Exercise material: Begin

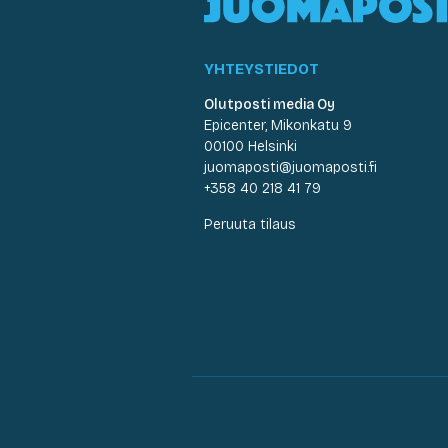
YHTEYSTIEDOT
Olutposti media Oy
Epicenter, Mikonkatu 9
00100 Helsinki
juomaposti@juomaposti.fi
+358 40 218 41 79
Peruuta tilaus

Exercise material: End
Exercise material: Begin

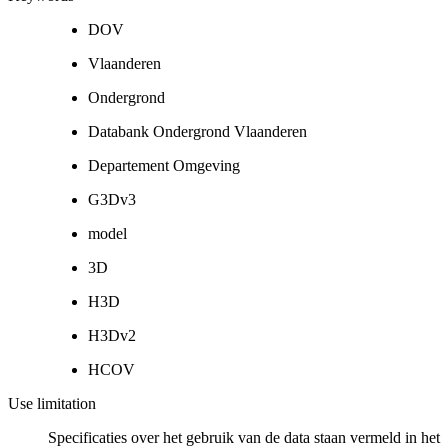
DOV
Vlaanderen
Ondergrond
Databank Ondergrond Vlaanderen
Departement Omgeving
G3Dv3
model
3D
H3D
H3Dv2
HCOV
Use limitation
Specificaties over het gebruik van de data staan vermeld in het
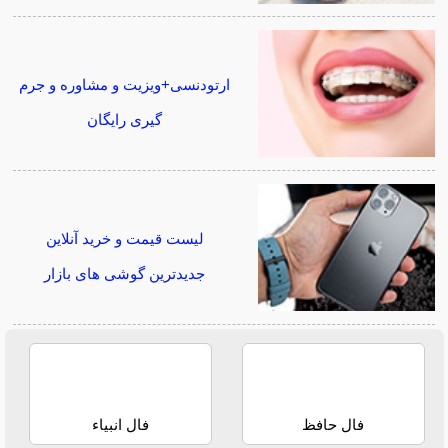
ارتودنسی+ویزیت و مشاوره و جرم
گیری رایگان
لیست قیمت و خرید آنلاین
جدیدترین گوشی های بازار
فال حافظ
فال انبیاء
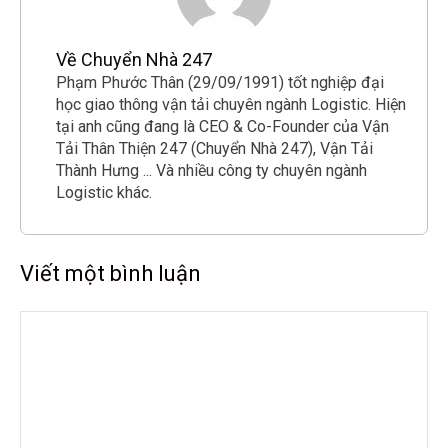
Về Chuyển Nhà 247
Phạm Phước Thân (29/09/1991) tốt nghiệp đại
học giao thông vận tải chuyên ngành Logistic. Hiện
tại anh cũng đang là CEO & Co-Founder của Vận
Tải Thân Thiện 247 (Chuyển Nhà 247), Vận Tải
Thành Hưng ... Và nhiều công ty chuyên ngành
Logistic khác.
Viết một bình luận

Exercise material: End
Exercise material: Begin

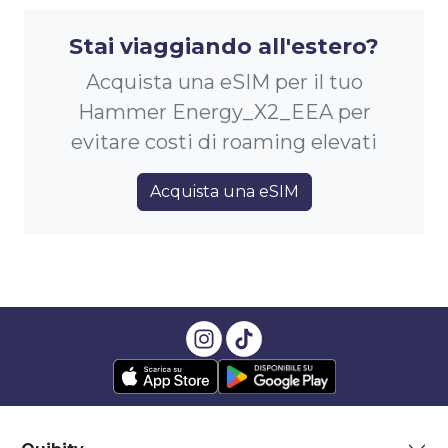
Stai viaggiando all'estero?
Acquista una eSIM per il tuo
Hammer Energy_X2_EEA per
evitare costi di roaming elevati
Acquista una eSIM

Exercise material: End

Problem to solve: Among the entries above, locate the lines containing "Về Chuyển Nhà 247" and "Viết một bình luận", and transcribe exactly those two lines and all lines between.

Output below:
Về Chuyển Nhà 247
Phạm Phước Thân (29/09/1991) tốt nghiệp đại
học giao thông vận tải chuyên ngành Logistic. Hiện
tại anh cũng đang là CEO & Co-Founder của Vận
Tải Thân Thiện 247 (Chuyển Nhà 247), Vận Tải
Thành Hưng ... Và nhiều công ty chuyên ngành
Logistic khác.
Viết một bình luận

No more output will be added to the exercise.